William Horwood, also Horewud, was an English polyphonic vocal composer in the late-medieval period ( 1430 – 1484). In 1470, he was a singer at Lincoln Cathedral, in 1476, he was a vicar choral at Lincoln, and from 1477 until 1484, he was the Cathedral choirmaster. He has three complete pieces and one incomplete piece in the Eton Choirbook, and one incomplete piece in a York manuscript.

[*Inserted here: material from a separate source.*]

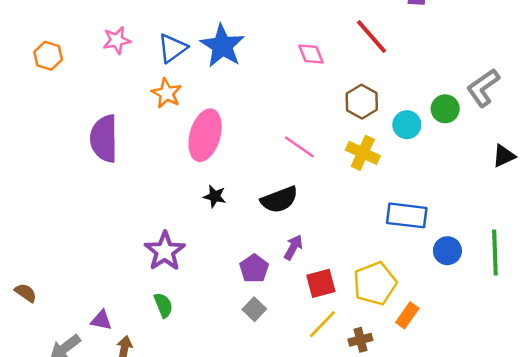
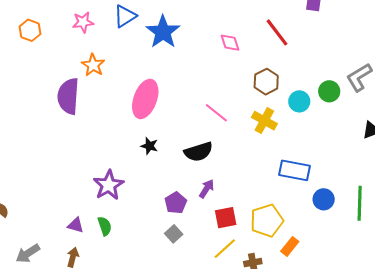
blue triangle: (173, 48) -> (125, 16), moved
orange star: (167, 93) -> (93, 65), moved
purple triangle: (101, 320) -> (76, 225), moved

Horwood's "Magnificat secundi toni a 5" bears a strong resemblance to compositions of his near contemporary Josquin des Prez (c. 1440–1521), so much so that he might easily be mistaken for Josquin upon first audition. No mention is made of Horwood among the listing of Josquin's contemporaries in Grout; neither is the Eton Choirbook mentioned in Grout.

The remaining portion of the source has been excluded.